Cette grande perte est l’élément déclencheur initiant un revirement de situation. Il comprend dès lors qu’il ne peut compter que sur lui-même et qu’il devra faire des choix déchirants. Après avoir abandonné, Jasmin se choisit.

Emballé par une amourette passagère, Jasmin quitte son patelin et laisse derrière lui frère et sœur éplorés. Il a 16 ans, un lourd bagage de déceptions et de souffrances mais le nouveau paysage lui fait du bien, lui donnant l’illusion que la vie d’avant n’est qu’un mauvais rêve.

Encouragé par sa belle-famille de l’époque qui l’accueille à bras ouverts, il entame des études de mécanicien, un bon métier exercé jadis par son grand-père qu’il n’a jamais connu, mais dont il en sait le plus grand bien.

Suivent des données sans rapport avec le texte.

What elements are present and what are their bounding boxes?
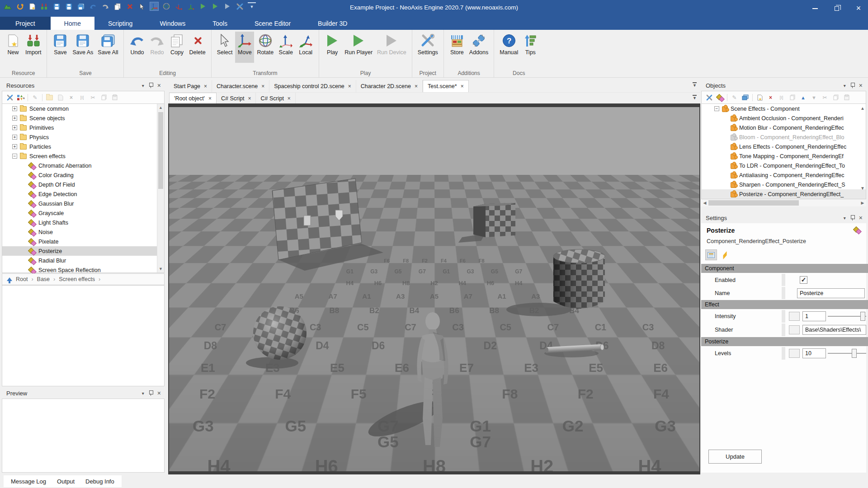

Jasmin a soif d’indépendance, de vertiges et d’amour. Il connaîtra tout ça, fera les 400 coups et à 22 ans, il effectue un retour aux études. Il sait pertinemment qu’avec de la volonté, du travail et de la persévérance, il peut y arriver.

Bien qu’il se plaise dans son métier et que le travail ne manque pas, il a le goût d’aller plus loin. C’est son prochain objectif. Trois ans plus tard, il obtient son diplôme d’études collégiales en génie civil. Un job « au gouvernement » l’attend.

Bourreau de travail, il voit au bien-être de ses parents, frère et sœur lors des fins de mois plus douces. Il devient le héros de sa famille, l’autorité suprême. De mouchard et emmerdeur de première qu’il était pour ses parents, il devient conseiller, confident, il devient quelqu’un.

Jasmin n’aura pas d’enfants. Ses relations amoureuses sont difficiles, minées par les troubles de l’attachement et des relents amers de son enfance. Il a fait l’adoption d’un chien, fidèle et reconnaissant de l’amour que son maître lui porte et cela lui suffit amplement.

Il ne fera pas de retour en région non plus. Le magnifique paysage nord-côtier ramène à son esprit de trop mauvais souvenirs et surtout l’image d’une mère en dérive, d’un père désabusé, d’un frère brisé et d’une sœur en révolte.

Jasmin a décidé de les aimer de loin, à distance. Sa survie et son équilibre en dépendent.

Si on demande à Jasmin comment il a pu arriver à s’en sortir, il vous dira qu’il a puisé cette force dans l’amour et les encouragements reçus de sa grand-mère et de tout ceux et celles qui ont coloré à leur manière, les jours sombres de son existence.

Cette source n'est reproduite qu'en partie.